Termination and Efficiency of Abstract Interpretation Analysis

Definition: A chain of length $n$ is a sequence $s_0, s_1, \ldots, s_n$ such that

\begin{equation*} s_0 \sqsubset s_1 \sqsubset s_2 \sqsubset \ldots \sqsubset s_n \end{equation*}

where $x \sqsubset y$ means, as usual, $x \sqsubseteq y \land x \neq y$

Definition: A partial order has a finite height $n$ if it has a chain of length $n$ and every chain is of length at most $n$.
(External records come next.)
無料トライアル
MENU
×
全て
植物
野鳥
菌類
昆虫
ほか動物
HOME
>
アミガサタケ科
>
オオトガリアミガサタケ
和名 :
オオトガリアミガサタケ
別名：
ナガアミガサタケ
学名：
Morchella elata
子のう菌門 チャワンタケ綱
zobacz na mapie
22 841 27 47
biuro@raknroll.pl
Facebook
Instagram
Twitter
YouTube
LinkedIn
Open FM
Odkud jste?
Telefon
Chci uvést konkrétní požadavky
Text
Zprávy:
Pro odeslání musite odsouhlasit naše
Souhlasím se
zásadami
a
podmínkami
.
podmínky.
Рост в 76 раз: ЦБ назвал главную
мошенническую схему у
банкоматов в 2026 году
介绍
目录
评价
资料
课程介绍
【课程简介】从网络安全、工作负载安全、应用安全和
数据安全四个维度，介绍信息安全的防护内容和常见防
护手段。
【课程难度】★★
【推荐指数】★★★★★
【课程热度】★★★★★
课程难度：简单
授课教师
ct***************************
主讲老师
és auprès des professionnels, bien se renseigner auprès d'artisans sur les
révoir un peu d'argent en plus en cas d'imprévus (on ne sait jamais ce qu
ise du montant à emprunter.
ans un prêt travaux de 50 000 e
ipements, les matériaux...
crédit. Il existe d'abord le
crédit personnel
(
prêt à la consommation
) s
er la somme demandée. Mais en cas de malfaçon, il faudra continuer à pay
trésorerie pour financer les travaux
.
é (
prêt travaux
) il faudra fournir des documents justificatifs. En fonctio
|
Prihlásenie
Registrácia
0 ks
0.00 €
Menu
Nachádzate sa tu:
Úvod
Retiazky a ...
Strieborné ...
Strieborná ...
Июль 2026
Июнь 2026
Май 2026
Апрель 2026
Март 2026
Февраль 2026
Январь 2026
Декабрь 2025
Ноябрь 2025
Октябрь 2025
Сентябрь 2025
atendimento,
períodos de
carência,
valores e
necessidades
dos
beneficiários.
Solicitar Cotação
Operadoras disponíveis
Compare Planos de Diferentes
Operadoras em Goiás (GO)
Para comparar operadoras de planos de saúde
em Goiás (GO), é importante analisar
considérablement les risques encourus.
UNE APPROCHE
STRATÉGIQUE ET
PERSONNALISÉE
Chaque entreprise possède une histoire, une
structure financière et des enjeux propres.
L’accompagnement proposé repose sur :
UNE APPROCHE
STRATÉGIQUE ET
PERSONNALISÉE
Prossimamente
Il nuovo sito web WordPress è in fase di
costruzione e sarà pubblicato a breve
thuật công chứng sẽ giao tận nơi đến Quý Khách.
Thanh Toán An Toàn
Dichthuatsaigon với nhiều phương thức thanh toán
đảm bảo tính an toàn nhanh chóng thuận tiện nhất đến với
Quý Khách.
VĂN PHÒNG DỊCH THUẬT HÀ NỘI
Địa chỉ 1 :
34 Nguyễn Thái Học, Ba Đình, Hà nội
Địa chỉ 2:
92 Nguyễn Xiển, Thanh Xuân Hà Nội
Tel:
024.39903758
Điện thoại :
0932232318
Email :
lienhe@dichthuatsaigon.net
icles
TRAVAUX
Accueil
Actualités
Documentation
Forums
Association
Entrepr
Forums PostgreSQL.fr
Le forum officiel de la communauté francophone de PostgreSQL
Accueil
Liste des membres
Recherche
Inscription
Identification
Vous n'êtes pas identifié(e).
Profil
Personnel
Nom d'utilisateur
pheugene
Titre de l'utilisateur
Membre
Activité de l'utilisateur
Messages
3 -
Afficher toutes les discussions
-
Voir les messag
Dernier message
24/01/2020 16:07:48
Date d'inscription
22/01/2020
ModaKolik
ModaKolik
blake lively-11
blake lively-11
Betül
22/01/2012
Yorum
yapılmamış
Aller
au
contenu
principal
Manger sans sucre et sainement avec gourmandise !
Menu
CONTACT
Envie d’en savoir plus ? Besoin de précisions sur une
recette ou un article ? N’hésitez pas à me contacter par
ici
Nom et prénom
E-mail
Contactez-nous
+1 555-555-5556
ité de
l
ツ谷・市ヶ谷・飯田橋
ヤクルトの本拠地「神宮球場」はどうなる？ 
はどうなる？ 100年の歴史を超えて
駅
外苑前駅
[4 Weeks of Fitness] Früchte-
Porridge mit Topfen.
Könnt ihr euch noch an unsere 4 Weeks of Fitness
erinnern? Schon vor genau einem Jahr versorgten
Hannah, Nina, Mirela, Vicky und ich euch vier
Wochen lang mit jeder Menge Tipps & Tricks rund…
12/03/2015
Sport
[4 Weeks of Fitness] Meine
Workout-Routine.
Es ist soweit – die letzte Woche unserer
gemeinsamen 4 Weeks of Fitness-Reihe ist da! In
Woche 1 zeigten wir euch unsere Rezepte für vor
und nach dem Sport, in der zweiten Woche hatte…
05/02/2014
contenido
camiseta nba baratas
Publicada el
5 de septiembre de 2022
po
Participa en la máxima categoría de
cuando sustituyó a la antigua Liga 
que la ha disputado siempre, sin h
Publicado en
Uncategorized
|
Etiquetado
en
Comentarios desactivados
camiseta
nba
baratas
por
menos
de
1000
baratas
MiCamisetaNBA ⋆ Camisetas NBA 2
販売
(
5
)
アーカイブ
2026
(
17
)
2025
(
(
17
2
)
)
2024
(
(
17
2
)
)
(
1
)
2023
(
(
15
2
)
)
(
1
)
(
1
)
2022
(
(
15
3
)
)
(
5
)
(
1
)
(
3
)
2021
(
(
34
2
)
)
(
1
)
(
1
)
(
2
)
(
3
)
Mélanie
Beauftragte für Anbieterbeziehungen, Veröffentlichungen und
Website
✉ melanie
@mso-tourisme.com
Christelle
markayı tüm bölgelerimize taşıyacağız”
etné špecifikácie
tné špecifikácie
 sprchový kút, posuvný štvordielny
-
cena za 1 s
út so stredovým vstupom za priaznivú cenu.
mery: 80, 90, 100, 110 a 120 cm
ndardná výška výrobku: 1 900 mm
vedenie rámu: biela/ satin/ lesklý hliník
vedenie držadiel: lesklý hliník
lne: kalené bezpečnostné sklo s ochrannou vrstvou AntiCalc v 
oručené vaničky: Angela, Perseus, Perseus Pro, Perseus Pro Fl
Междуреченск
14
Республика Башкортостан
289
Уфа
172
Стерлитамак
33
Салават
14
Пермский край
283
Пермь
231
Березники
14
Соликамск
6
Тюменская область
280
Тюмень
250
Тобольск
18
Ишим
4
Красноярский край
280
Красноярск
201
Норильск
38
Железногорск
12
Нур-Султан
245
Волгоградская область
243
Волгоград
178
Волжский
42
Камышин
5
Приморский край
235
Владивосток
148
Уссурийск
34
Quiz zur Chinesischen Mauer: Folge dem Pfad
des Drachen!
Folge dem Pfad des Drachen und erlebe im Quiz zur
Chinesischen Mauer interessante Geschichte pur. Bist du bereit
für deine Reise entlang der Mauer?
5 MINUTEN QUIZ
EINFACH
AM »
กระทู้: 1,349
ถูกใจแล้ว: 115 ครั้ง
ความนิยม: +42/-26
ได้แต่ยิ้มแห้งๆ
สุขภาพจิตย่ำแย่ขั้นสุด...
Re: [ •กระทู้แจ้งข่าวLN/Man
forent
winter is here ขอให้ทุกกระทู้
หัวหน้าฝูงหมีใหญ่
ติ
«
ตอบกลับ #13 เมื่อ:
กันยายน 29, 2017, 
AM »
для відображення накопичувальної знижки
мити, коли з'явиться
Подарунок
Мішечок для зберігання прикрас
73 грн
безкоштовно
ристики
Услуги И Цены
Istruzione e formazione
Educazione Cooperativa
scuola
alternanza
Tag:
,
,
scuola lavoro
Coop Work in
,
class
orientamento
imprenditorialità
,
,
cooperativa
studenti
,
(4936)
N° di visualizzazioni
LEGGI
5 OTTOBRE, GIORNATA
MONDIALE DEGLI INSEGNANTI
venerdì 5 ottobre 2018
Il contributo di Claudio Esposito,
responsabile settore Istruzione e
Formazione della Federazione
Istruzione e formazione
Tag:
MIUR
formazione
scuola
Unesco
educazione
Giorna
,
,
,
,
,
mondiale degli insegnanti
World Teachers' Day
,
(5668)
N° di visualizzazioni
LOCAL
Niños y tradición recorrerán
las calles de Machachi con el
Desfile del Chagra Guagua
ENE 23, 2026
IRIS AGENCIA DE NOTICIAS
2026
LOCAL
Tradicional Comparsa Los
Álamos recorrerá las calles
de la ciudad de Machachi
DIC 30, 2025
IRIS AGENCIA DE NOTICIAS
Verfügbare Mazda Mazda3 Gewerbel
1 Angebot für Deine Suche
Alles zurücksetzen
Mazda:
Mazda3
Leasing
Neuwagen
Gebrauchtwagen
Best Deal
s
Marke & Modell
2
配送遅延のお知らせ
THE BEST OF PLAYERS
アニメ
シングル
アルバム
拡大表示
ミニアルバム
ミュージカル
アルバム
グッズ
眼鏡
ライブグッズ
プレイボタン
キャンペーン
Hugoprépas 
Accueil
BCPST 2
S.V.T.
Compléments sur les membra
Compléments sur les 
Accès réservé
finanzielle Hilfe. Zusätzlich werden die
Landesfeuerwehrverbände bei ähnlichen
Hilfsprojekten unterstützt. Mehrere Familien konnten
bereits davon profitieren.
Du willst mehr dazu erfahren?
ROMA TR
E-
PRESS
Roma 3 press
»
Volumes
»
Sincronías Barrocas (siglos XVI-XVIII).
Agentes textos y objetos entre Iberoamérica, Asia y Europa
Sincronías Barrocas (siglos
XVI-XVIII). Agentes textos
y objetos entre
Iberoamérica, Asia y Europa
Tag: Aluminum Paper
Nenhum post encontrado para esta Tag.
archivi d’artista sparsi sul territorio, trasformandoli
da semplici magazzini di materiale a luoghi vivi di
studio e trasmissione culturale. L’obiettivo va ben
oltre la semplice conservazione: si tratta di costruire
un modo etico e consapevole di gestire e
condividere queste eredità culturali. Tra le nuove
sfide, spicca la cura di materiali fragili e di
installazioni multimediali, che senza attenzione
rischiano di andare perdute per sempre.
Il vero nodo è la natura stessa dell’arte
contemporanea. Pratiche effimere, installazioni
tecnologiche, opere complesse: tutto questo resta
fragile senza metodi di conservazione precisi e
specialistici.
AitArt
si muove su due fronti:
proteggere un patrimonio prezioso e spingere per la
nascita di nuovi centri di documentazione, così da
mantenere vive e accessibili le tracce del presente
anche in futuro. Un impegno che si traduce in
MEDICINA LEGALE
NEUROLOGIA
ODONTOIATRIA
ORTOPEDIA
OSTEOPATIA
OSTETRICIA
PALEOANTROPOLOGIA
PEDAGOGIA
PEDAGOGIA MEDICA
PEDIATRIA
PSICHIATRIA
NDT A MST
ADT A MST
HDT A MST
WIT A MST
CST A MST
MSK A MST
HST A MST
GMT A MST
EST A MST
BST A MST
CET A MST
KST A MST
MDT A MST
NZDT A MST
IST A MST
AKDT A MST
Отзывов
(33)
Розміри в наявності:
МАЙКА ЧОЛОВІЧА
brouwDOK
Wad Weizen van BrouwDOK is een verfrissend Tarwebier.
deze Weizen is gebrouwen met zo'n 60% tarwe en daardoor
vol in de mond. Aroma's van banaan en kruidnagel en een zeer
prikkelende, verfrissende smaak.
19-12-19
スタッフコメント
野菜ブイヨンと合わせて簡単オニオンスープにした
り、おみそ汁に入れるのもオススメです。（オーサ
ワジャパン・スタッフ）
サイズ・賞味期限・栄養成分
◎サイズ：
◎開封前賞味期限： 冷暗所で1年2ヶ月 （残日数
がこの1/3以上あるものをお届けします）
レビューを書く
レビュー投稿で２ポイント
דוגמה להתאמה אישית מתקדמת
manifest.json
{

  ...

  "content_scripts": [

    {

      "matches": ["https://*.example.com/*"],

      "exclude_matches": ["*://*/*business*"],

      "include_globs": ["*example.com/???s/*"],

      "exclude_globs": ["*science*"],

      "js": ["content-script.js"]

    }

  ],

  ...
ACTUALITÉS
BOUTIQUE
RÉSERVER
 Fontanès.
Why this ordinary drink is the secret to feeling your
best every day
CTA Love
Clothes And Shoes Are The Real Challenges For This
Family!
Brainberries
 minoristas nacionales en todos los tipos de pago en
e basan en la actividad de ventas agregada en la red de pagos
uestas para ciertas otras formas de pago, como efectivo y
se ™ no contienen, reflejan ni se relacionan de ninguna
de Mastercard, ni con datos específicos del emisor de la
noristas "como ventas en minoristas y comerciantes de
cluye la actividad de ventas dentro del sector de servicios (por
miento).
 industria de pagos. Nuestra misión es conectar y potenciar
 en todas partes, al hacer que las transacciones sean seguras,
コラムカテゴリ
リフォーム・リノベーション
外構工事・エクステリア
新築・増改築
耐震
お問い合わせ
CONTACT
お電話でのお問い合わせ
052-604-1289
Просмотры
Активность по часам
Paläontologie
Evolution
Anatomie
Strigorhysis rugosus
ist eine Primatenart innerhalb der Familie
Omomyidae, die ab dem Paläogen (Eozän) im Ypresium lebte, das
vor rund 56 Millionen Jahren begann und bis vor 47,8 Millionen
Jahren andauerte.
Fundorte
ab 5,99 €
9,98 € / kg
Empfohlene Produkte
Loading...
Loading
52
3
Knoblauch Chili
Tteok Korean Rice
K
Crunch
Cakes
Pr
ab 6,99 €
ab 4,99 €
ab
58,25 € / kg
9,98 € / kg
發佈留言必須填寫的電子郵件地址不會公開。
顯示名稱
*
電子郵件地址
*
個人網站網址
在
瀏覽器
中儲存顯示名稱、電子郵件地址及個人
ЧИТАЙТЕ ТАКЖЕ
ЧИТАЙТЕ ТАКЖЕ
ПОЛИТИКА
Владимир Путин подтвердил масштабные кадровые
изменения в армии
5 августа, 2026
A finite lattice is of finite height

Example: The constant propagation lattice $\mathbb{Z} \cup \{\bot, \top\}$ is an infinite lattice of height 2. One example chain of length 2 is

\begin{equation*} \bot \sqsubset 42 \sqsubset \top \end{equation*}

Here the $\gamma$ function is given by

  • $\gamma(k) = \ldots$ when $k \in \mathbb{Z}$
  • $\gamma(\top) = \ldots$
  • $\gamma(\bot) = \ldots$

The ordering is given by $a_1 \subseteq a_2$ iff $\gamma(a_1) \subseteq \gamma(a_2)$

Example: If a state of a (one-variable) program is given by an integer, then a concrete lattice element is a set of integers. This lattice has infinite height. There is a chain

\begin{equation*} \{ 0 \} \subset \{ 0, 1 \} \subset \{ 0, 1, 2 \} \subset \ldots \subset \{ 0, 1, 2, \ldots, n \} \end{equation*}

for every $n$.

Convergence in Lattices of Finite Heignth

Consider a finite-height lattice $(L, \sqsubseteq)$ of height $n$ and function

\begin{equation*} F : L \to L \end{equation*}

What is the maximum length of sequence $\bot, F(\bot), F^2(\bot), \ldots$ ?

Give an effectively computable expression for $lfp(F)$.

Computing the Height when Combining Lattices

Let $H(L,\leq)$ denote the height of the lattice $(L,\leq)$.

Product

Given lattices $(L_1,\sqsubeteq_1)$ and $(L_2,\sqsubeteq_2)$, consider product lattice with set $L_1 \times L_2$ and potwise order

\begin{equation*} (x_1,x_2) \sqsubseteq (x'_1, x'_2) \end{equation*}

iff $\ldots$

What is the height of the product lattice?

Exponent

Given lattice $(L, \sqsubeteq)$ and set $V$, consider the lattice $(L^V,\sqsubseteq')$ defined by

\begin{equation*} g \sqsubset' h \end{equation*}

iff $\forall v \in V. g(v) \sqsubseteq h(v)$.

What is the height of the exponent lattice?

Answer: height of $L$ times the cardinality of $V$.